Exercise brief>
Which lines in the listing below contain the word "dans"? Copy each one.

Records for the task>
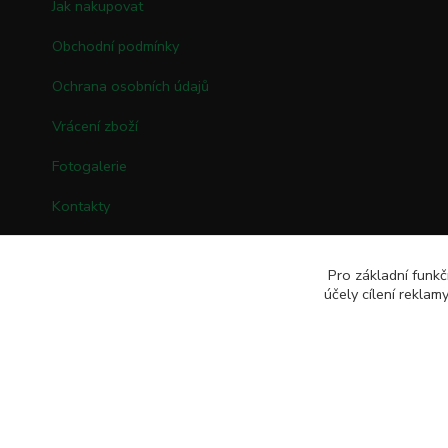
Jak nakupovat
Obchodní podmínky
Ochrana osobních údajů
Vrácení zboží
Fotogalerie
Kontakty
Pro základní funkč
účely cílení rekla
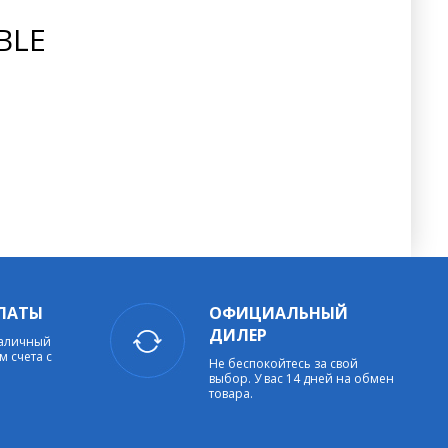
BLE
ЛАТЫ
ОФИЦИАЛЬНЫЙ
ДИЛЕР
наличный
м счета с
Не беспокойтесь за свой
выбор. У вас 14 дней на обмен
товара.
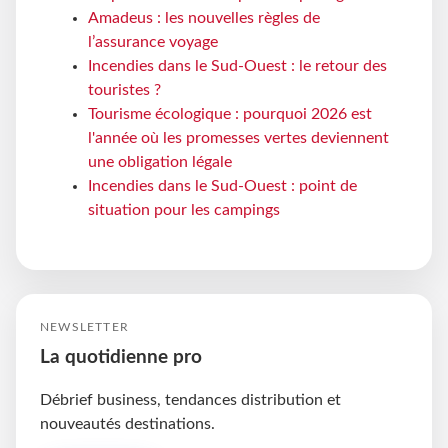
Amadeus : les nouvelles règles de
l’assurance voyage
Incendies dans le Sud-Ouest : le retour des
touristes ?
Tourisme écologique : pourquoi 2026 est
l'année où les promesses vertes deviennent
une obligation légale
Incendies dans le Sud-Ouest : point de
situation pour les campings
NEWSLETTER
La quotidienne pro
Débrief business, tendances distribution et
nouveautés destinations.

Your solution>
Incendies dans le Sud-Ouest : le retour des
Incendies dans le Sud-Ouest : point de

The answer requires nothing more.